> [What is needed]:
Exactly as written, transcribe each line of the listing.

> [Dataset content]:
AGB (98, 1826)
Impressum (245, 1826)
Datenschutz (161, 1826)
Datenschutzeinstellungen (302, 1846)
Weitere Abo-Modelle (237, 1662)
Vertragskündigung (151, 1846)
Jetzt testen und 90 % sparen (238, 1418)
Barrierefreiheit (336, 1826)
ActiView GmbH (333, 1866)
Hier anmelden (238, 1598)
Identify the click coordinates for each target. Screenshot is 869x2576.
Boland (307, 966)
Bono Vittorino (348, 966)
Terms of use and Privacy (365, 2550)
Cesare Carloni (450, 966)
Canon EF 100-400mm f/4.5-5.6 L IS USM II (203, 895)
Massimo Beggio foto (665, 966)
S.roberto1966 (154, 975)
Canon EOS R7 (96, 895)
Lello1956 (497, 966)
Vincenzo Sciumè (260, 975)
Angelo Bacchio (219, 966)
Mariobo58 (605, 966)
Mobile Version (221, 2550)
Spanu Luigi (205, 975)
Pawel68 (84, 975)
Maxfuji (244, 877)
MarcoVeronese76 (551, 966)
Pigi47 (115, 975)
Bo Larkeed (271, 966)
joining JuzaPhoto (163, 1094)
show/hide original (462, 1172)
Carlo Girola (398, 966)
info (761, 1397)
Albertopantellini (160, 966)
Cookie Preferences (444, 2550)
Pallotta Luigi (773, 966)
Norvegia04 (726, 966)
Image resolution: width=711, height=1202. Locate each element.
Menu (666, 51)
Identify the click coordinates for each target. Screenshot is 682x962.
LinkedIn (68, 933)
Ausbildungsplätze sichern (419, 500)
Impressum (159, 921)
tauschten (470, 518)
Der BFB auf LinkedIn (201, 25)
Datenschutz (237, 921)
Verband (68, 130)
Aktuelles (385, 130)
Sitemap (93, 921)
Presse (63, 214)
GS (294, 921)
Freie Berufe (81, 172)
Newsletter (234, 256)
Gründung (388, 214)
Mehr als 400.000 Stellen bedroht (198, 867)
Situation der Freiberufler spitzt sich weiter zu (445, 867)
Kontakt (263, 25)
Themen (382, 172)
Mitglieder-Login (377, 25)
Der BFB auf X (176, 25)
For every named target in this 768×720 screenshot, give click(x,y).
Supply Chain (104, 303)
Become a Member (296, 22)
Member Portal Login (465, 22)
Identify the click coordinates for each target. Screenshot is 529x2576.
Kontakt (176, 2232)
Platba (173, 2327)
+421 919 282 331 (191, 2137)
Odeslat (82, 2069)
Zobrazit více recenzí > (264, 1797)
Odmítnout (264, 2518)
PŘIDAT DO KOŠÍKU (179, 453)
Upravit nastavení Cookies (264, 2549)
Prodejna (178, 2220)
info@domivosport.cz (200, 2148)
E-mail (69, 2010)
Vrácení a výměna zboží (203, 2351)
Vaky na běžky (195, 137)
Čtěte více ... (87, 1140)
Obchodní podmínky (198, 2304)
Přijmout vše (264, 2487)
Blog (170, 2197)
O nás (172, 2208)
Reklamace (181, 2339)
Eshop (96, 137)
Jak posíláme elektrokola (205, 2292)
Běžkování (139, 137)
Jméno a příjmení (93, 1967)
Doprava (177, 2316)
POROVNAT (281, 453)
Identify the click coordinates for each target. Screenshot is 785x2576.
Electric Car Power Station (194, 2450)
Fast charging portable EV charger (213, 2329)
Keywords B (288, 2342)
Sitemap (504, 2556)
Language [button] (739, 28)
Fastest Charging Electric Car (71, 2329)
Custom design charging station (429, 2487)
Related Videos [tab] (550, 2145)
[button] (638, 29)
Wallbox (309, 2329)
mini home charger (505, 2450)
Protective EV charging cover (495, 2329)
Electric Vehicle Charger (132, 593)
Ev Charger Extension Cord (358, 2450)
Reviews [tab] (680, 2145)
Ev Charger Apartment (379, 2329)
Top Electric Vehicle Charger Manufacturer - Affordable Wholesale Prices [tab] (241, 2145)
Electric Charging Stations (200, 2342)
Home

> [The answer]:
AGB (98, 1826)
Impressum (245, 1826)
Datenschutz (161, 1826)
Datenschutzeinstellungen (302, 1846)
Weitere Abo-Modelle (237, 1662)
Vertragskündigung (151, 1846)
Jetzt testen und 90 % sparen (238, 1418)
Barrierefreiheit (336, 1826)
ActiView GmbH (333, 1866)
Hier anmelden (238, 1598)
Identify the click coordinates for each target. Screenshot is 869x2576.
Boland (307, 966)
Bono Vittorino (348, 966)
Terms of use and Privacy (365, 2550)
Cesare Carloni (450, 966)
Canon EF 100-400mm f/4.5-5.6 L IS USM II (203, 895)
Massimo Beggio foto (665, 966)
S.roberto1966 (154, 975)
Canon EOS R7 (96, 895)
Lello1956 (497, 966)
Vincenzo Sciumè (260, 975)
Angelo Bacchio (219, 966)
Mariobo58 (605, 966)
Mobile Version (221, 2550)
Spanu Luigi (205, 975)
Pawel68 (84, 975)
Maxfuji (244, 877)
MarcoVeronese76 (551, 966)
Pigi47 (115, 975)
Bo Larkeed (271, 966)
joining JuzaPhoto (163, 1094)
show/hide original (462, 1172)
Carlo Girola (398, 966)
info (761, 1397)
Albertopantellini (160, 966)
Cookie Preferences (444, 2550)
Pallotta Luigi (773, 966)
Norvegia04 (726, 966)
Image resolution: width=711, height=1202. Locate each element.
Menu (666, 51)
Identify the click coordinates for each target. Screenshot is 682x962.
LinkedIn (68, 933)
Ausbildungsplätze sichern (419, 500)
Impressum (159, 921)
tauschten (470, 518)
Der BFB auf LinkedIn (201, 25)
Datenschutz (237, 921)
Verband (68, 130)
Aktuelles (385, 130)
Sitemap (93, 921)
Presse (63, 214)
GS (294, 921)
Freie Berufe (81, 172)
Newsletter (234, 256)
Gründung (388, 214)
Mehr als 400.000 Stellen bedroht (198, 867)
Situation der Freiberufler spitzt sich weiter zu (445, 867)
Kontakt (263, 25)
Themen (382, 172)
Mitglieder-Login (377, 25)
Der BFB auf X (176, 25)
For every named target in this 768×720 screenshot, give click(x,y).
Supply Chain (104, 303)
Become a Member (296, 22)
Member Portal Login (465, 22)
Identify the click coordinates for each target. Screenshot is 529x2576.
Kontakt (176, 2232)
Platba (173, 2327)
+421 919 282 331 (191, 2137)
Odeslat (82, 2069)
Zobrazit více recenzí > (264, 1797)
Odmítnout (264, 2518)
PŘIDAT DO KOŠÍKU (179, 453)
Upravit nastavení Cookies (264, 2549)
Prodejna (178, 2220)
info@domivosport.cz (200, 2148)
E-mail (69, 2010)
Vrácení a výměna zboží (203, 2351)
Vaky na běžky (195, 137)
Čtěte více ... (87, 1140)
Obchodní podmínky (198, 2304)
Přijmout vše (264, 2487)
Blog (170, 2197)
O nás (172, 2208)
Reklamace (181, 2339)
Eshop (96, 137)
Jak posíláme elektrokola (205, 2292)
Běžkování (139, 137)
Jméno a příjmení (93, 1967)
Doprava (177, 2316)
POROVNAT (281, 453)
Identify the click coordinates for each target. Screenshot is 785x2576.
Electric Car Power Station (194, 2450)
Fast charging portable EV charger (213, 2329)
Keywords B (288, 2342)
Sitemap (504, 2556)
Language [button] (739, 28)
Fastest Charging Electric Car (71, 2329)
Custom design charging station (429, 2487)
Related Videos [tab] (550, 2145)
[button] (638, 29)
Wallbox (309, 2329)
mini home charger (505, 2450)
Protective EV charging cover (495, 2329)
Electric Vehicle Charger (132, 593)
Ev Charger Extension Cord (358, 2450)
Reviews [tab] (680, 2145)
Ev Charger Apartment (379, 2329)
Top Electric Vehicle Charger Manufacturer - Affordable Wholesale Prices [tab] (241, 2145)
Electric Charging Stations (200, 2342)
Home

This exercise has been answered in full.